* COLLECTED MATERIAL:
-=-=-

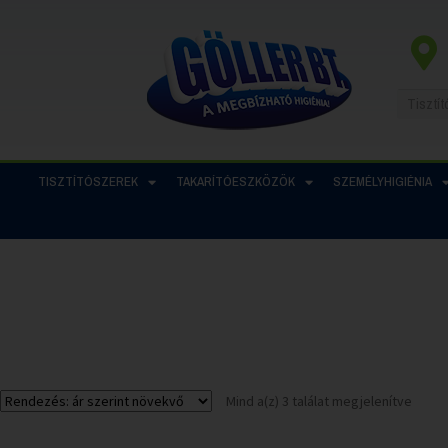
TISZTÍTÓSZEREK
TAKARÍTÓESZKÖZÖK
SZEMÉLYHIGIÉNIA
Mind a(z) 3 találat megjelenítve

-=-=-

* PROBLEM REQUIREMENTS: Each line of the data is to be duplicated exactly; pictures stay out of the copy.

* SOLVED EXERCISE:
TISZTÍTÓSZEREK
TAKARÍTÓESZKÖZÖK
SZEMÉLYHIGIÉNIA
Mind a(z) 3 találat megjelenítve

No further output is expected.